Um ex-executivo da OAS que se tornou delator na Operação
Lava Jato disse em depoimento que a empreiteira pagou propina a
Cesar Maia (DEM), ex-prefeito do Rio, por meio de contrato
fictício com o escritório de Sérgio Bermudes, um dos mais importantes
advogados do país.
O relato a procuradores da República compõe um conjunto
de mais de 200 temas em que oito
ex-funcionários que trabalhavam no departamento de propinas da
empreiteira delatam casos de corrupção envolvendo políticos e agentes públicos.
O acordo de colaboração premiada dos oito delatores foi
homologado pelo STF (Supremo Tribunal
Federal) em julho de 2018. Cesar Maia é pai do presidente da Câmara,
deputado Rodrigo Maia (DEM).
A história sobre esse suposto repasse ilegal feito ao
ex-prefeito Cesar Maia, hoje vereador no Rio, foi contada pelo ex-executivo
Marcelo Tadeu, um dos responsáveis pela geração de caixa dois usado para
pagamento de suborno.
Tadeu disse que, em 2013, recebeu uma ordem do então
presidente da OAS, Léo Pinheiro, e do superintendente da empreiteira no Rio,
Reginaldo Assunção, para que fizesse contato com o escritório de
Bermudes para viabilizar pagamentos cujo destinatário seria César
Maia.
Segundo Tadeu, iniciou-se então uma negociação com um
diretor da banca de advocacia. O acordo, segundo o delator, foi que a OAS
contrataria a firma de Bermudes e pagaria R$ 360 mil em honorários, mas nenhum
serviço advocatício foi prestado à empreiteira. O dinheiro, segundo o
executivo, era na verdade para quitar serviços prestados pelo escritório
diretamente a Cesar Maia.
O compromisso da OAS com Cesar Maia, segundo o delator, era
antigo. Começou quando a empreiteira se mostrou interessada na concessão da Linha
Amarela, via expressa que liga a Barra da Tijuca, na zona oeste, até a zona
norte carioca.
A obra começou no governo de Cesar Maia (1993-1996) e
terminou no de Luiz Paulo Conde (1997-2000), ex-secretário municipal que virou
seu sucessor. Em 1998, a OAS ganhou por 25 anos a concessão da exploração do
pedágio no trecho que vai do km 6, na Cidade de Deus, até o km 21.

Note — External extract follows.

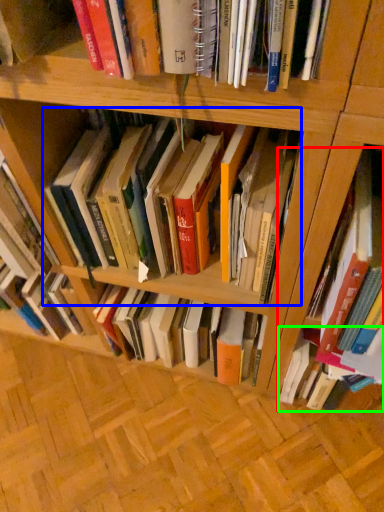 Question: Which object is positioned farthest from book (highlighted by a red box)? Select from book (highlighted by a blue box) and book (highlighted by a green box).

Choices:
 (A) book
 (B) book

Answer: (A) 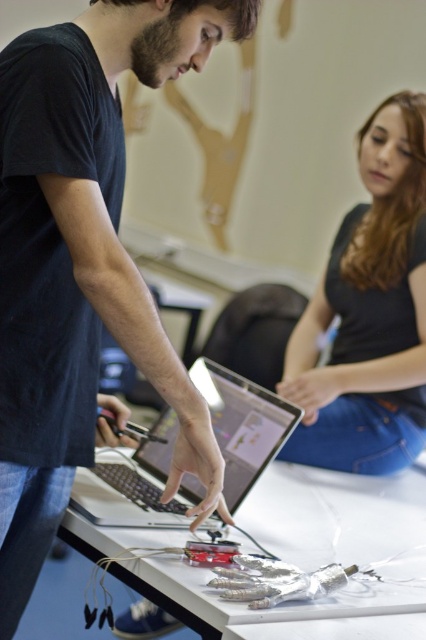 Question: Estimate the real-world distances between objects in this image. Which object is farther from the matte black laptop at center?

A partir daí a empreiteira fez uma conta-corrente para
abastecer Cesar Maia, segundo o delator. Em 2013, segundo Tadeu, a maneira
encontrada pela empreiteira para repassar suborno ao ex-prefeito foi fazer um
contrato fictício com o escritório de Bermudes.
Tadeu juntou à delação trocas de emails em que executivos da
OAS negociam com um diretor do escritório de Bermudes os valores da propina, que
seriam pagas a título de honorários a Bermudes.
Sergio Bermudes é considerado um dos principais
advogados do Brasil nas últimas décadas. Na lista de clientes estão, por
exemplo, Eike
Batista e a empresa Vale, envolvida nas recentes tragédias de
Mariana e Brumadinho.
O quadro de advogados associados de Bermudes não é menos
importante.
O ex-ministro da Secretaria-Geral da Presidência Gustavo
Bebianno fez a carreira no seu escritório antes entrar no governo de
Jair Bolsonaro — ele caiu do cargo na gestão federal em
fevereiro.
O escritório de Bermudes em Brasília é chefiado por Guiomar
Mendes, esposa do ministro Gilmar Mendes, do Supremo Tribunal Federal.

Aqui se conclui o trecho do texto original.